Most children in Beijing will not return to school next week as originally planned, Chinese officials said on Saturday, after an emerging COVID-19 outbreak prompted authorities to partly reverse a decision to resume in-person teaching.
China is the last major economy still committed to a zero-COVID strategy, stamping out new cases with a combination of targeted lockdowns, mass testing and lengthy quarantines.
But virus clusters in recent months have put that approach under strain. The megacity of Shanghai was forced into a gruelling months-long lockdown and in the capital Beijing, schools were shuttered and residents were ordered to work from home.
Authorities in Beijing eased many curbs earlier this week, but dozens of infections linked to a bar have led authorities to tighten some restrictions again.
Most primary and middle school students will “continue to study online at home” from Monday, city government spokesperson Xu Hejian said at a press briefing on Saturday.

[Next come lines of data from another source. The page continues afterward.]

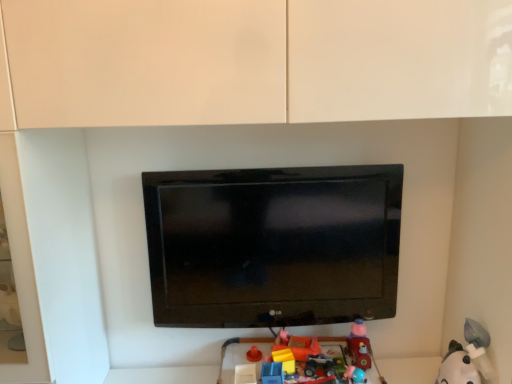 Question: Is white plush toy at lower right, placed as the 4th toy when sorted from left to right, in front of or behind blue plastic toy at lower center, marked as the 4th toy in a right-to-left arrangement, in the image?

Choices:
 (A) front
 (B) behind

Answer: (A)

Question: From a real-world perspective, is white plush toy at lower right, which is the first toy from right to left, physically located above or below blue plastic toy at lower center, marked as the 4th toy in a right-to-left arrangement?

Choices:
 (A) below
 (B) above

Answer: (A)

Question: Which object is positioned farthest from the blue plastic toy at lower center, acting as the first toy starting from the left?

Choices:
 (A) white plush toy at lower right, placed as the 4th toy when sorted from left to right
 (B) matte plastic toy car at lower right, the 3th toy positioned from the left
 (C) black glossy tv at center
 (D) rubberized plastic toy at lower center, which is the 3th toy from right to left

Answer: (A)

Question: Which of these objects is positioned farthest from the black glossy tv at center?

Choices:
 (A) matte plastic toy car at lower right, the 3th toy positioned from the left
 (B) blue plastic toy at lower center, marked as the 4th toy in a right-to-left arrangement
 (C) rubberized plastic toy at lower center, which is the second toy in left-to-right order
 (D) white plush toy at lower right, which is the first toy from right to left

Answer: (D)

The announcement partly walked back a previous decision to send younger pupils back to school in phases, starting next week.

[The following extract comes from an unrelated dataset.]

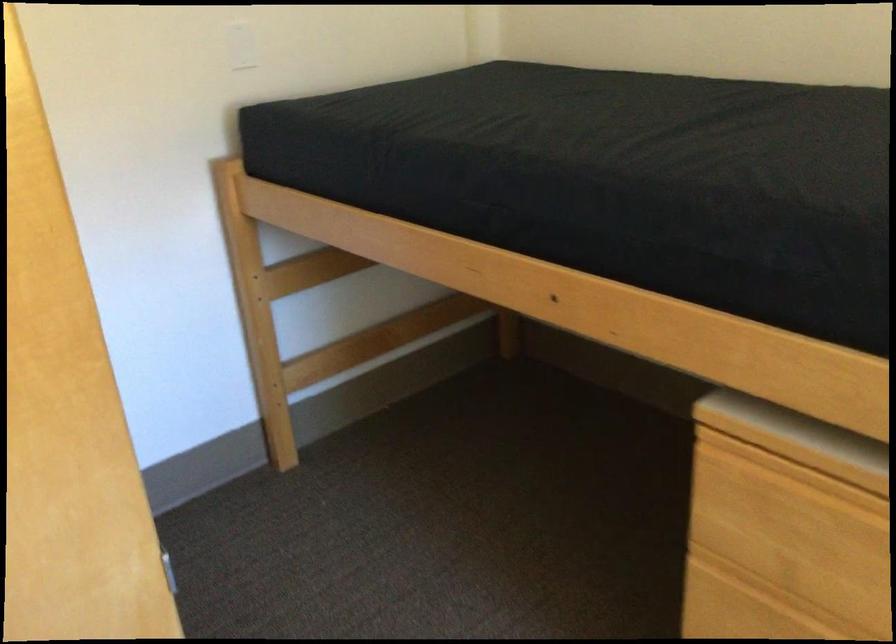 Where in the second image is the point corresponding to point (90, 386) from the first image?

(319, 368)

Some 115 cases have been linked to the bar cluster so far, municipal health official Liu Xiaofeng said at the briefing.
The new outbreak was “at a rapidly developing stage … and at a relatively high risk of spreading”, Liu said.
More than 20 million people in Shanghai began a mass testing drive on Saturday that local governments said would take place under temporary lockdown conditions.
The move comes less than two weeks after the eastern economic hub lurched out of a harsh lockdown that was punctuated by food shortages and isolated protests from irate residents.
Officials have maintained a shifting patchwork of restrictions in Shanghai, wary of a virus resurgence after finally containing the country’s worst outbreak in two years.